Jean Joinville, sire de, a French chronicler, born in the chateau of Joinville, Champagne, about 1224, died about 1319. He was of an illustrious family, and early became seneschal to Thibaut IV., king of Navarre. In 1248 he joined the crusade of Louis IX. with 700 men-at-arms, and a strong friendship sprang up between them. He fought bravely, was taken prisoner and liberated with the king, spent four years with him in Palestine, returning to France in 1254, and afterward remained his intimate friend and counsellor. But when, in 1270, Louis summoned his barons to another crusade, Joinville declined to go, in consequence of an ominous dream, though he excused himself on the ground of duty to his people.

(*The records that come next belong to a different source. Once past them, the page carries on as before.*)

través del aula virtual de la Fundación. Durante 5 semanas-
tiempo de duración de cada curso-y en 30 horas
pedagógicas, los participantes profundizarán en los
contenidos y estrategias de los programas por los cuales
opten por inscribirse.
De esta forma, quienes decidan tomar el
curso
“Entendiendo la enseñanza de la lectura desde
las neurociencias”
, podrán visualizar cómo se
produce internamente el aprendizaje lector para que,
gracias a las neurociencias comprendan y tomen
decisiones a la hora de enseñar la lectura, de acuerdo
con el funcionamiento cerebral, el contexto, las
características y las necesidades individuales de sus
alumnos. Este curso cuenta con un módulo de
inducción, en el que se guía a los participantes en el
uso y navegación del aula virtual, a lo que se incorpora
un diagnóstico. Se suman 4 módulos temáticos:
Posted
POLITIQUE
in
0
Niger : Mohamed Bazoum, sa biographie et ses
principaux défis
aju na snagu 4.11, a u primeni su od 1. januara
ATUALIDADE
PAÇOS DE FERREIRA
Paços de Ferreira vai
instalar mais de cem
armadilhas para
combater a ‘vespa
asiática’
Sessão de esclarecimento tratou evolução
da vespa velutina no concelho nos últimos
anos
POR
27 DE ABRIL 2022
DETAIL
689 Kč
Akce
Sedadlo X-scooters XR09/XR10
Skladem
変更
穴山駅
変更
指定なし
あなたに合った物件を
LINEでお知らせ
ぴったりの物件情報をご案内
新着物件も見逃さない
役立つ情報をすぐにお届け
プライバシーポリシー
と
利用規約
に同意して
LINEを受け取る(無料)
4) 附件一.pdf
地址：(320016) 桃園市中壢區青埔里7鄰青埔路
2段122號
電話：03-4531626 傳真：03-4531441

He bore witness to the king's virtues during the inquest preparatory to canonization, and he gladly assented when Queen Jeanne of Navarre requested him to write the deeds and good sayings of her husband's grandfather. To this request we owe his Memoires, which are invaluable as a chronicle, and unrivalled in point of simplicity and grace.

They were completed about 1309, and first printed by Marnef brothers (4to, Poitiers, 1547). The best editions are those of Du Cange (1668), Capperonnier (1761), and F. Michel (Didot, Paris, 1858). Capperonnier's was reprinted in 1840, with annotations, in the Recueil des historiens de France, vol. xx. An edition from a newly discovered manuscript, rendered into modern French by Natalie de Wailly, was published at Paris in 1873, tinder the title of Histoire de St. Louis.